Nous terminons notre repas avec le fromage de vache acheté la veille à
la ferme et un bon café . Et attention à la cuenta (addition) 10 solés
par tête, soit 3 euros !
Avant de reprendre la route je demande à Jean Marc
d'essayer de neutraliser un voyant lumineux sur notre tableau de bord,
apparu en cours de matinée . Après deux échecs , nous décidons de
reprendre la route comme ça , d'autant que cela ne gène pas le
fonctionnement du camion . La route de Cuzco se révèle vite très
circulante avec beaucoup de camions difficiles à doubler . Nous arrêtons
à Rumicolca pour visiter un superbe site Inca : notre guide d'hier ,
Dullio , nous expliquait que nous devrions dire quetchua , le terme Inca
ne concernant que le roi de ce peuple . En travers d'une vallée, les
quetchuas donc , avaient construit une redoutable muraille qui soutenait
un aqueduc ,dont on voit encore très bien le canal . Comme dans toutes
les réalisations de ce peuple le plus admirable est l'assemblage de
pierres énormes de plusieurs mètres de longueur parfois ,à joints vifs
.On pourrait à peine y glisser une feuille de papier . Et puis cette
finition , avec un polissage des surfaces inégalables , c'est à faire
rougir tous nos artisans des temps modernes ! On n'a qu'une envie ,
c'est de caresser la pierre , de suivre de la main ces arêtes et ces
galbes . L'appareil photo , encore une fois est mis à rude contribution
et il y a de quoi . Pour mal faire ,à cause d'un doublement de camion,
Jean Marc et Monique en sont privés , c'est bien dommage !

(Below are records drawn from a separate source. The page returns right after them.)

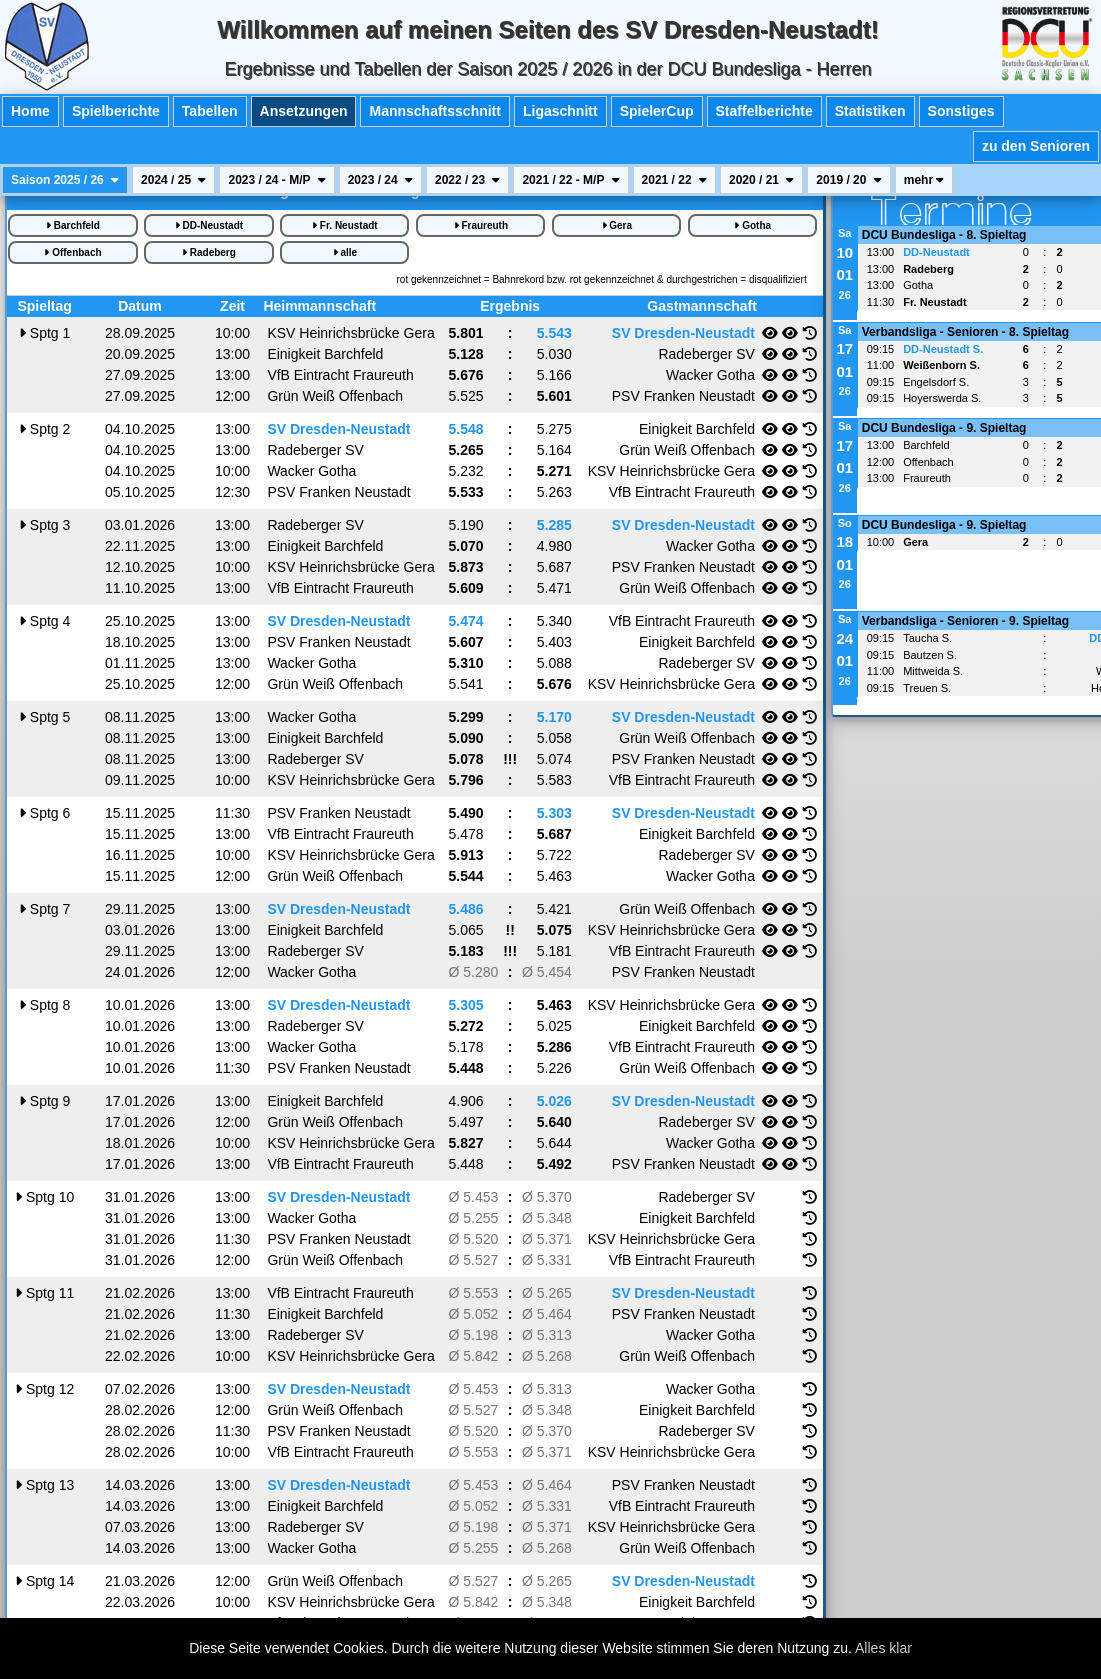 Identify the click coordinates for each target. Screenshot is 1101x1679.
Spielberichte (116, 111)
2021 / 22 (674, 180)
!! (509, 930)
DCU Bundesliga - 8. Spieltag (944, 235)
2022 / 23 (467, 180)
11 (44, 1293)
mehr (924, 180)
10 (44, 1197)
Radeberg (209, 252)
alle (345, 252)
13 (44, 1485)
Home (30, 111)
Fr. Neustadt (345, 225)
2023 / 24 (380, 180)
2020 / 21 (761, 180)
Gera (617, 225)
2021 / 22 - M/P (570, 180)
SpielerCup (657, 111)
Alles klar (883, 1648)
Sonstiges (961, 111)
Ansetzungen (304, 111)
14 (44, 1581)
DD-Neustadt (209, 225)
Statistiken (870, 111)
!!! (510, 759)
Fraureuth (481, 225)
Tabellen (210, 111)
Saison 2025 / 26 (65, 180)
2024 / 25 (173, 180)
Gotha (752, 225)
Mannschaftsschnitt (434, 111)
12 (44, 1389)
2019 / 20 (848, 180)
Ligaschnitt (560, 111)
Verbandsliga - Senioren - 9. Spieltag (965, 621)
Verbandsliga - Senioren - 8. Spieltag (965, 332)
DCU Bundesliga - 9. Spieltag (944, 428)
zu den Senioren (1036, 146)
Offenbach (72, 252)
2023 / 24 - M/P (276, 180)
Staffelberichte (764, 111)
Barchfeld (73, 225) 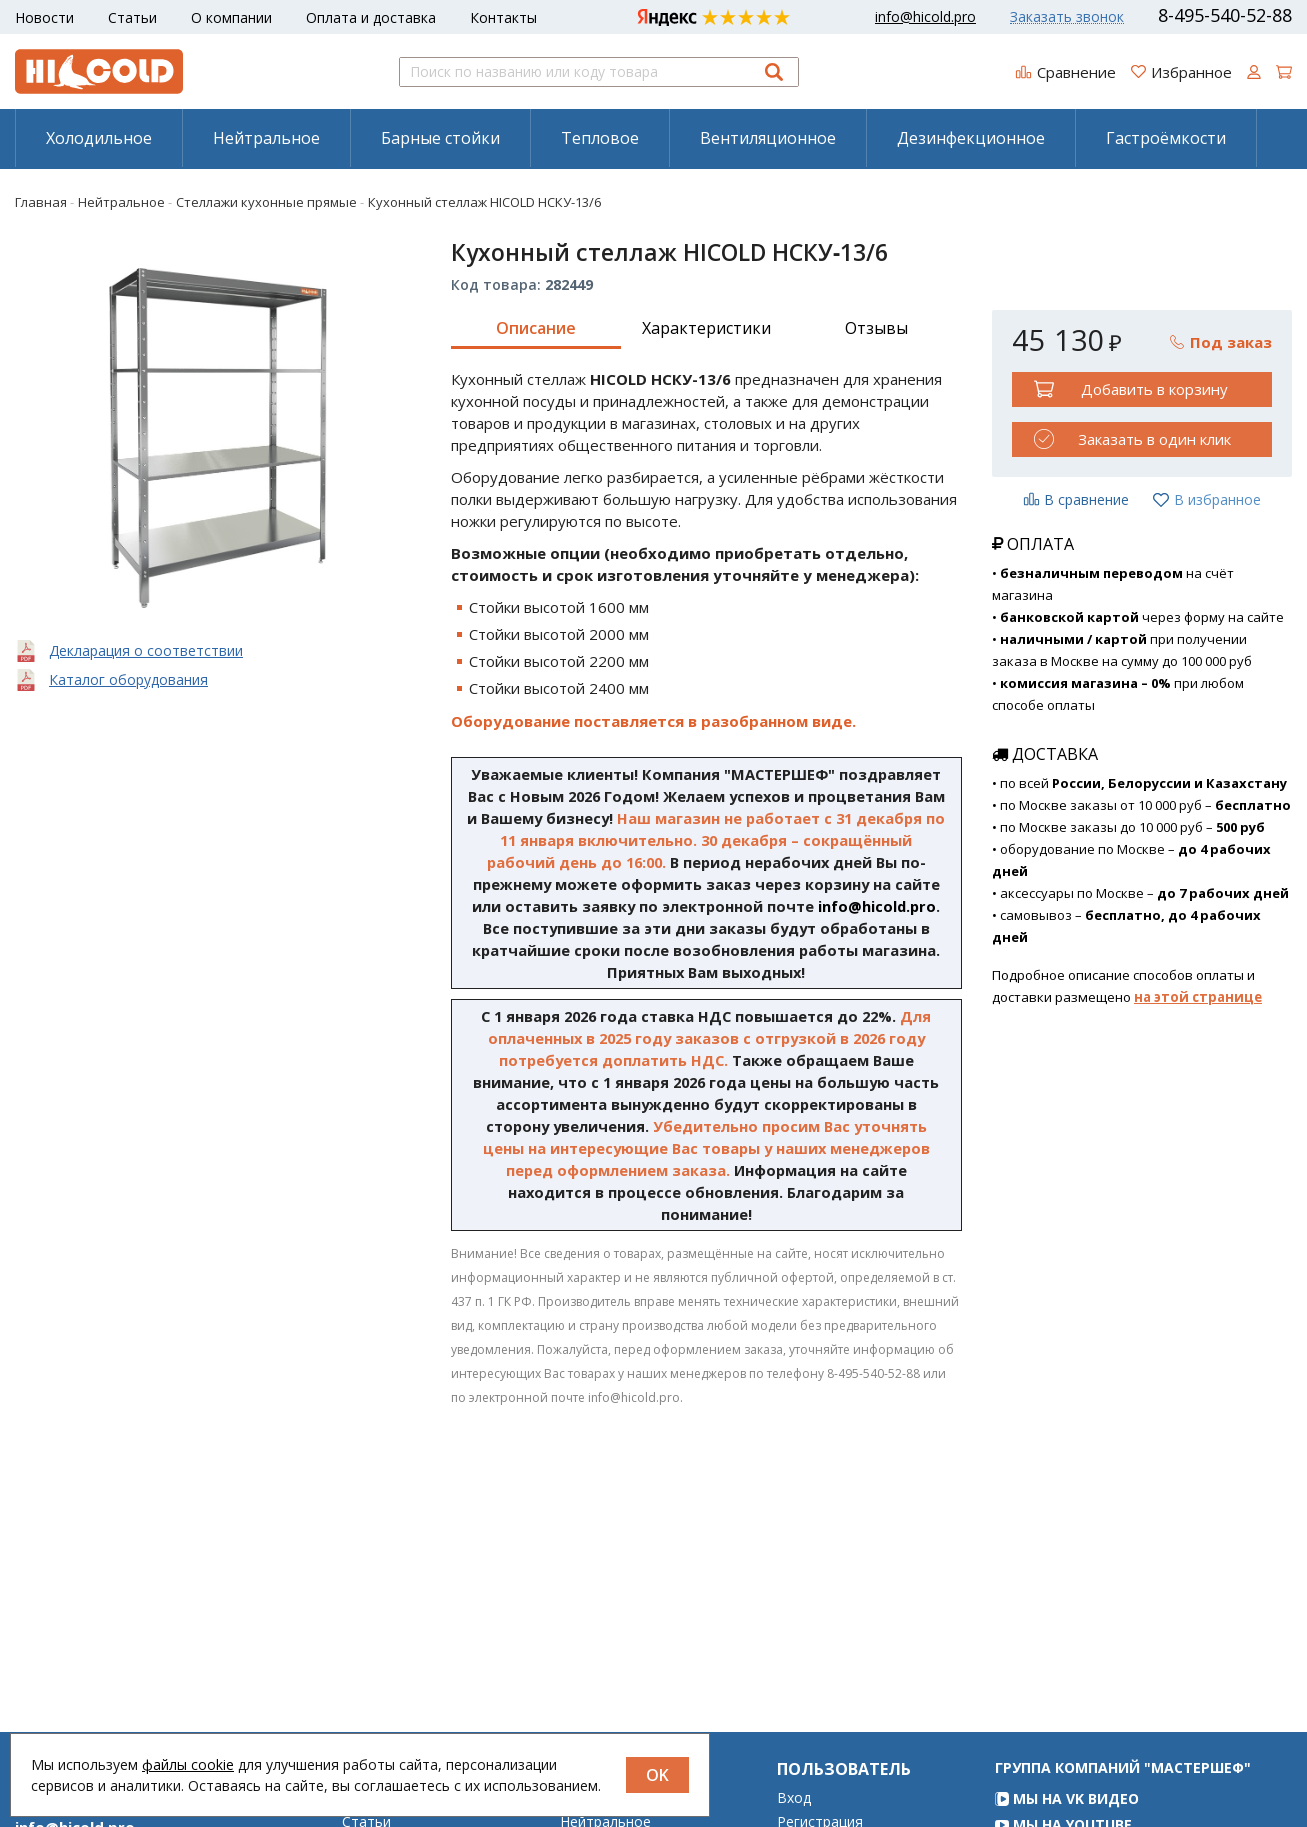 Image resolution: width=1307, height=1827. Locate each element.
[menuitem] (98, 138)
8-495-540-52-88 (1225, 15)
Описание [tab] (536, 328)
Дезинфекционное (971, 138)
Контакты (503, 17)
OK (657, 1775)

Encore une vingtaine de bornes et nous voilà confrontés
à la circulation infernale de Cuzco qui est devenue une grande ville
depuis trente cinq ans que nous n'y avons pas mis les pieds .Nous ne
reconnaissons rien pour l'instant , même pas le site , tant elle s'est
étendue extra-muros ! Hier Dullio nous disait : les Péruviens parlent
quatre langues ; le quetchua , l'aymara , l'espagnol et maintenant le
klaxon . C'est infernal de circuler par ici car c'est la loi de la
jungle et en plus nous avons les oreilles fracassées par le concert des
avertisseurs sonores . Aussi quel soulagement quand nous parvenons à
entrer dans le parc de l'Hôtel Club y Centro de Convenciones et de nous
installer sur la pelouse .
Janette , aussitôt mise à contribution avec sa mallette
diagnostic magique , ne parvenient pas à éliminer l'erreur ; elle nous
prend dans la foulée ,un rendez vous chez Mercédes pour demain matin
8h00 . Aussi pour nous remonter le moral , ce soir nous dégommons le
foie gras que nous avions amené de France pour le Réveillon en
accompagnement de l'apéro avec les Bories et les Gruffat !
Jolies couleurs comme d habitude. Bon allez manger du foie gras la bas qd mm :D c original!